Au-delà de ce volet, le PLFR était également attendu sur une politique de soutien de la demande, deuxième levier de sortie de cette crise inédite. Des partis politiques comme l’Istiqlal, l’USFP, le PPS, le PAM ont envoyé avant la préparation du PLFR des propositions en ce sens pour permettre une relance de la consommation, en injectant du pouvoir d’achat dans l’économie par des baisses des taux de l’IR, de la TVA et de certaines taxes. Mais aucune mesure fiscale ou non fiscale n’a été retenue ou décidée, le gouvernement considérant certainement que la sortie de la crise, la reprise de la consommation, passera d’abord par le soutien à l’offre. Mais sans réellement faire un effort budgétaire quelconque pour soutenir cette offre, à part pousser les entreprises à s’endetter encore plus.

« C’est un projet purement technocratique. On sent que le gouvernement essaie de faire le dos rond face à la crise, avec comme seul objectif de limiter l’impact sur les équilibres macroéconomiques, sans penser à l’avenir, aux changements que nous impose la crise… Il n’y a aucun souffle politique dans ce projet. Aucune vision. Comme si ce que le monde a vécu n’a été qu’un mauvais rêve, une parenthèse qu’on a envie de vite refermer…», se désole un grand économiste et ancien haut commis de l’Etat contacté par Médias24.

Même son de cloche recueilli auprès de Najib Akesbi, Nezha Lahrichi ainsi que d’autres économistes qui ont préféré s’exprimer sous couvert d’anonymat.

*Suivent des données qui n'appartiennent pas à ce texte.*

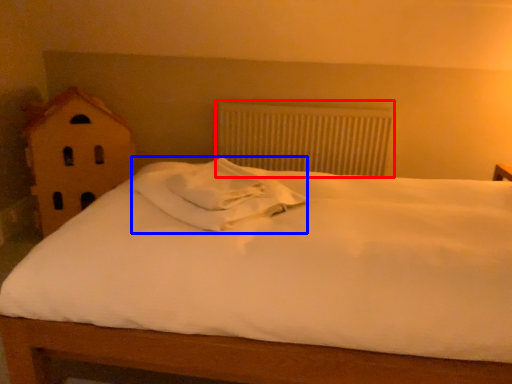 Question: Among these objects, which one is nearest to the camera, radiator (highlighted by a red box) or pillow (highlighted by a blue box)?

Choices:
 (A) radiator
 (B) pillow

Answer: (B) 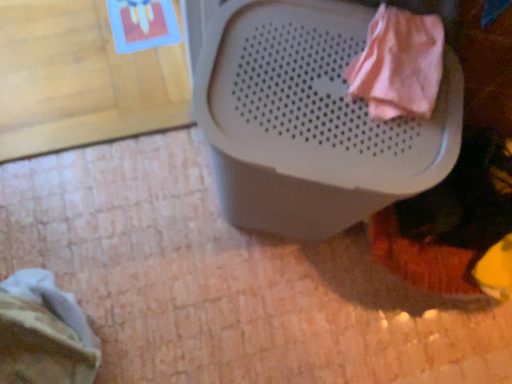 Where is `free spot in front of pink fabric at upper right, which appears as the 1th clothing when viewed from the right`? The width and height of the screenshot is (512, 384). free spot in front of pink fabric at upper right, which appears as the 1th clothing when viewed from the right is located at coordinates (362, 153). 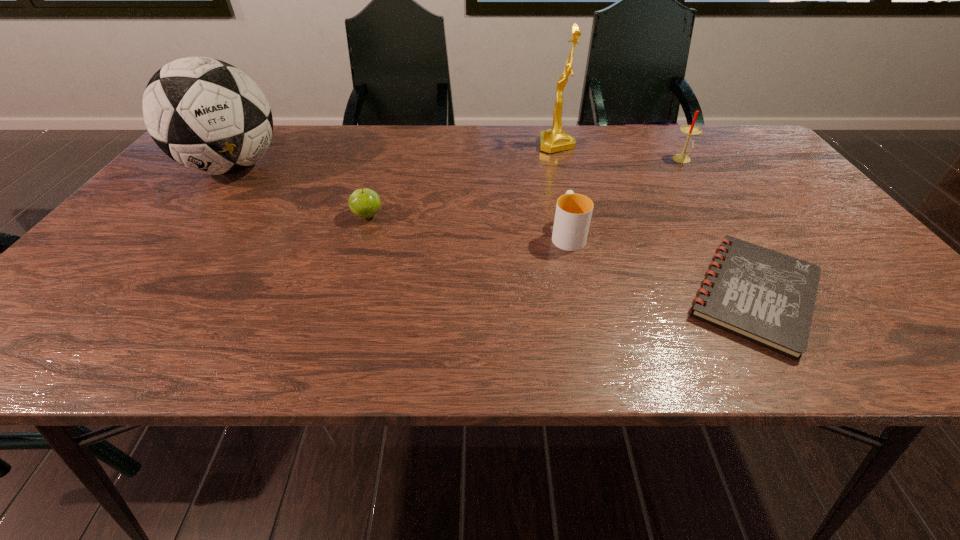 Locate an element on the screen. The height and width of the screenshot is (540, 960). free space between the shortest object and the third tallest object is located at coordinates pyautogui.click(x=718, y=227).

Déçus, ils estiment qu’on a tous été un peu rêveurs en imaginant que la crise du Covid pourrait secouer le cocotier, nous sortir des dogmes du passé et enclencher des ruptures profondes dans la gestion de la politique budgétaire.

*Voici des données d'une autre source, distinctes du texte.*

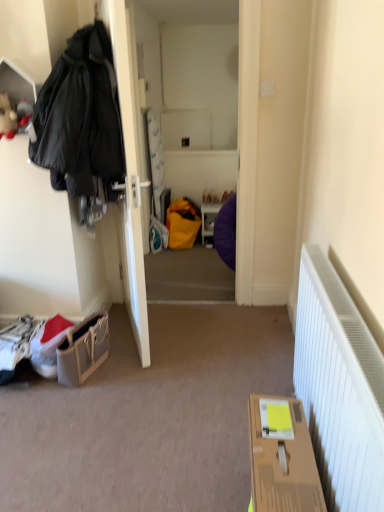 Question: Is cardboard box at lower right taller or shorter than matte black coat at left?

Choices:
 (A) tall
 (B) short

Answer: (B)

Question: From a real-world perspective, is cardboard box at lower right positioned above or below matte black coat at left?

Choices:
 (A) below
 (B) above

Answer: (A)

Question: Estimate the real-world distances between objects in this image. Which object is closer to the leather textured handbag at lower left?

Choices:
 (A) matte purple bean bag at center
 (B) matte black coat at left
 (C) fluffy plush toy at upper left
 (D) matte white door at left
 (E) cardboard box at lower right

Answer: (B)

Question: Considering the real-world distances, which object is farthest from the matte purple bean bag at center?

Choices:
 (A) matte black coat at left
 (B) matte white door at left
 (C) cardboard box at lower right
 (D) fluffy plush toy at upper left
 (E) leather textured handbag at lower left

Answer: (C) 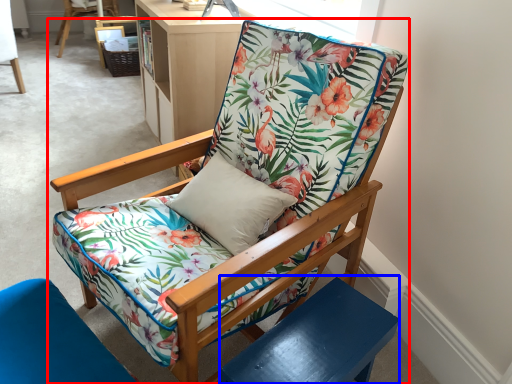 Question: Which object is closer to the camera taking this photo, chair (highlighted by a red box) or side table (highlighted by a blue box)?

Choices:
 (A) chair
 (B) side table

Answer: (A) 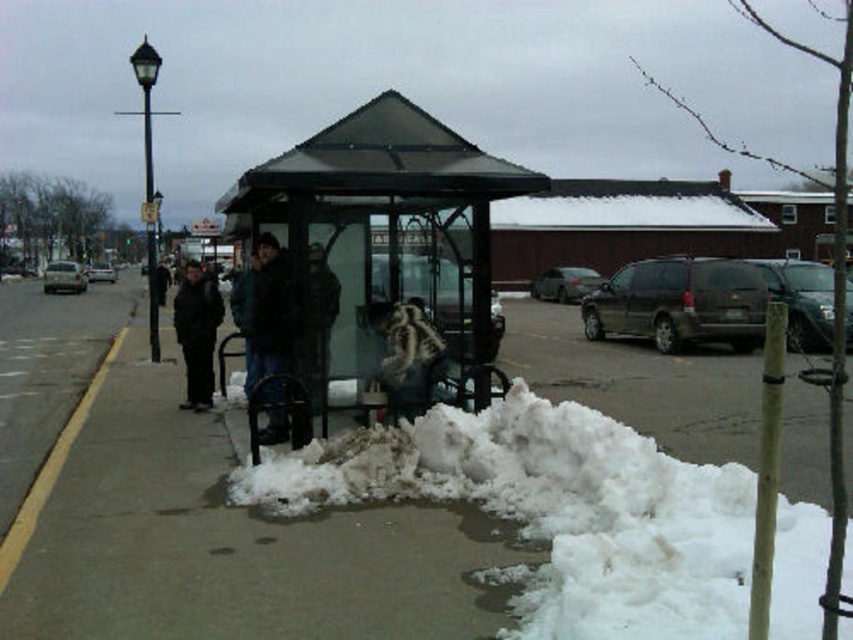 Who is more distant from viewer, [393,330] or [175,310]?

The point [175,310] is behind.

This screenshot has width=853, height=640. What are the coordinates of `fuzzy fabric bag at center` in the screenshot? It's located at (407, 356).

Locate an element on the screen. fuzzy fabric bag at center is located at coordinates (407, 356).

Which is above, white fluffy snow at lower center or transparent glass bus stop at center?

transparent glass bus stop at center is higher up.

Is white fluffy snow at lower center shorter than transparent glass bus stop at center?

Yes.

Is point (782, 561) positioned behind point (264, 216)?

That is False.

The height and width of the screenshot is (640, 853). I want to click on white fluffy snow at lower center, so click(552, 512).

Between transparent glass bus stop at center and fuzzy fabric bag at center, which one is positioned lower?

fuzzy fabric bag at center

Is transparent glass bus stop at center further to the viewer compared to fuzzy fabric bag at center?

That is False.

Image resolution: width=853 pixels, height=640 pixels. In order to click on transparent glass bus stop at center in this screenshot , I will do `click(386, 220)`. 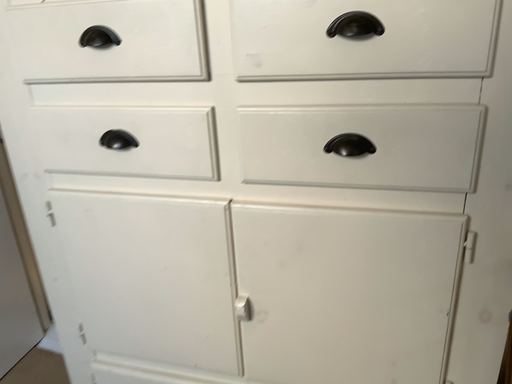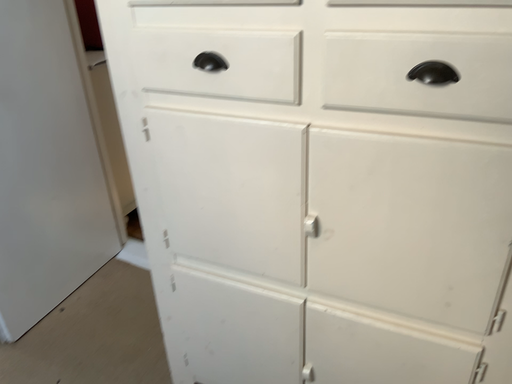 Question: Which way did the camera rotate in the video?

Choices:
 (A) rotated downward
 (B) rotated upward

Answer: (A)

Industrie : quelques lueurs d’espoir

Le Maroc post-Covid sera donc le même que celui d’avant la pandémie. C’est le seul message lisible qui transparaît, selon nos sources, de ce PLFR. Sauf peut-être en ce qui concerne la nouvelle stratégie industrielle, pour laquelle quelques signaux positifs ont été envoyés à travers ce texte, comme le note Omar Balafrej.

C’est le cas de l’activation de la préférence nationale dans les marchés publics, et l’augmentation des droits de douane de 30 à 40% sur les produits finis de consommation importés de pays hors ALE. Insuffisant pour amorcer le nouveau virage industriel comme imaginé par Moulay Hafid Elalamy -qui suppose une renégociation de l’ensemble des ALE signés par le Maroc. Néanmoins, ces mesures envoient au moins un signal, montrent un cap, une volonté affichée d’aller vers une protection raisonnable de l’industrie et des entreprises locales. Et signent le début d’une rupture avec les dogmes du passé en matière de commerce extérieur.

Autre lueur d’espoir soulignée par le député FGD : le texte sur l’industrie de l’armement examiné en Conseil des ministres. « On ne connait pas encore les détails de ce que prévoit ce texte, mais ce signal me paraît positif. Il peut être potentiellement porteur d’espoir en termes d’investissement et de création d’emploi industriels, et peut nous économiser des milliards de dollars en importations », signale Omar Balafrej.